SIDDIK GÜLER HAKKINDA
Güler, 1994 yılında tutuklandı ve müebbet hapis cezasına çarptırıldı. 2000’li yıllarda tahliye edildi ancak infaz süresini tamamlamadığı gerekçesiyle yeniden tutuklandı. Güler, cezaevi sürecinde hipertansiyon, kemik, kalp hastalığı, venöz yetmezlik, iltihaplı eklem romatizması ve Alzheimer gibi hastalıklara yakalandı. Ayrıca işitme kaybı ve konuşma güçlüğü yaşamaya başladı.
İnsan Hakları Derneği’nin (İHD) ağır hasta tutsaklar listesinde yer alan Güler, yaşadığı sağlık sorunlarına rağmen uzun bir süre tahliye edilmedi. Güler’in avukatları, müvekkillerinin Adli Tıp Kurumu’na (ATK) sevk edilmesi için yakın bir zamanda İskenderun Cumhuriyet Başsavcılığı’na başvuruda bulundu. Savcı, 20 Mayıs’ta Güler’in 3 gün içinde ATK’ye sevk edilmesine dair karar verdi.
Güler, savcı kararına rağmen 20 Haziran’da ATK’ye sevk edildi.
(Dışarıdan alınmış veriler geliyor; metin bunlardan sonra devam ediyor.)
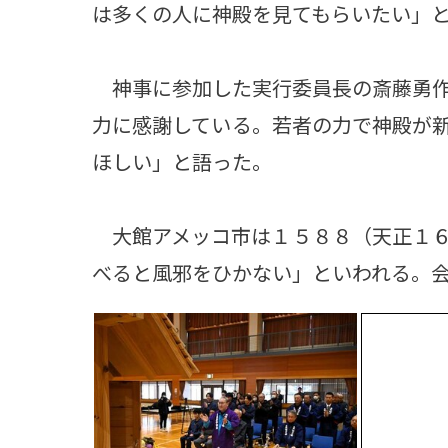
は多くの人に神殿を見てもらいたい」
神事に参加した実行委員長の斎藤勇作
力に感謝している。若者の力で神殿が
ほしい」と語った。
大館アメッコ市は１５８８（天正１６
べると風邪をひかない」といわれる。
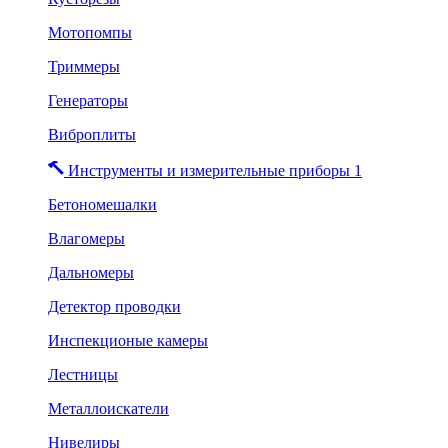
Мотопомпы
Триммеры
Генераторы
Виброплиты
Инструменты и измерительные приборы 1
Бетономешалки
Влагомеры
Дальномеры
Детектор проводки
Инспекционые камеры
Лестницы
Металлоискатели
Нивелиры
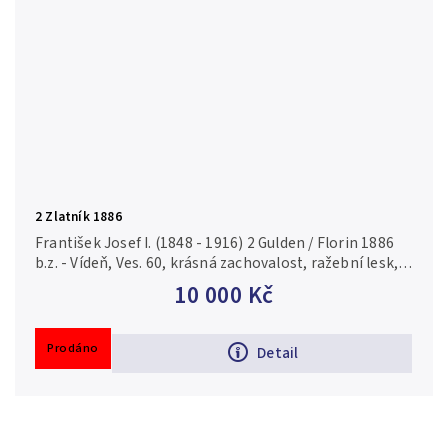
2 Zlatník 1886
František Josef I. (1848 - 1916) 2 Gulden / Florin 1886
b.z. - Vídeň, Ves. 60, krásná zachovalost, ražební lesk,
patina, rysky a drobné hranky
10 000 Kč
Prodáno
Detail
ATK 11’inci İhtisas Kurulu, muayeneye ilişkin raporunu 27 Haziran’da hazırladı. Kurul, Güler’in yaşı, sağlık sorunları, kullandığı ilaçlar ve hastane raporlarına işaret ederek, “Hayatını yalnız idame ettirmez” yönünde rapor hazırladı.
İskenderun Cumhuriyet Başsavcılığı, emniyete yazı yazarak, Güler’in “toplum için tehlike” arz edip etmediğini sordu. Amed’in Peyas (Kayapınar) ilçesinde bulunan Alişan Polis Karakolu, savcının yazısına 18 Temmuz’da yanıt vererek, Güler’in “Toplum için tehlike arz etmediği” yönünde bildirimde bulundu. Güler, bildirim üzerine tahliye edildi.